Start of Data shown
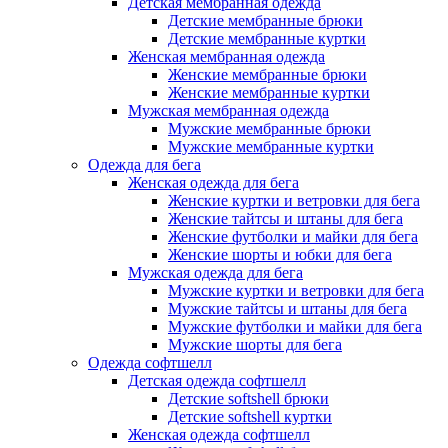
Детская мембранная одежда
Детские мембранные брюки
Детские мембранные куртки
Женская мембранная одежда
Женские мембранные брюки
Женские мембранные куртки
Мужская мембранная одежда
Мужские мембранные брюки
Мужские мембранные куртки
Одежда для бега
Женская одежда для бега
Женские куртки и ветровки для бега
Женские тайтсы и штаны для бега
Женские футболки и майки для бега
Женские шорты и юбки для бега
Мужская одежда для бега
Мужские куртки и ветровки для бега
Мужские тайтсы и штаны для бега
Мужские футболки и майки для бега
Мужские шорты для бега
Одежда софтшелл
Детская одежда софтшелл
Детские softshell брюки
Детские softshell куртки
Женская одежда софтшелл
End of Data shown
> [Your goal] If a line of the data includes the word "Детские", it counts; give how many lines do, as a bare number.

> [Exercise response] 4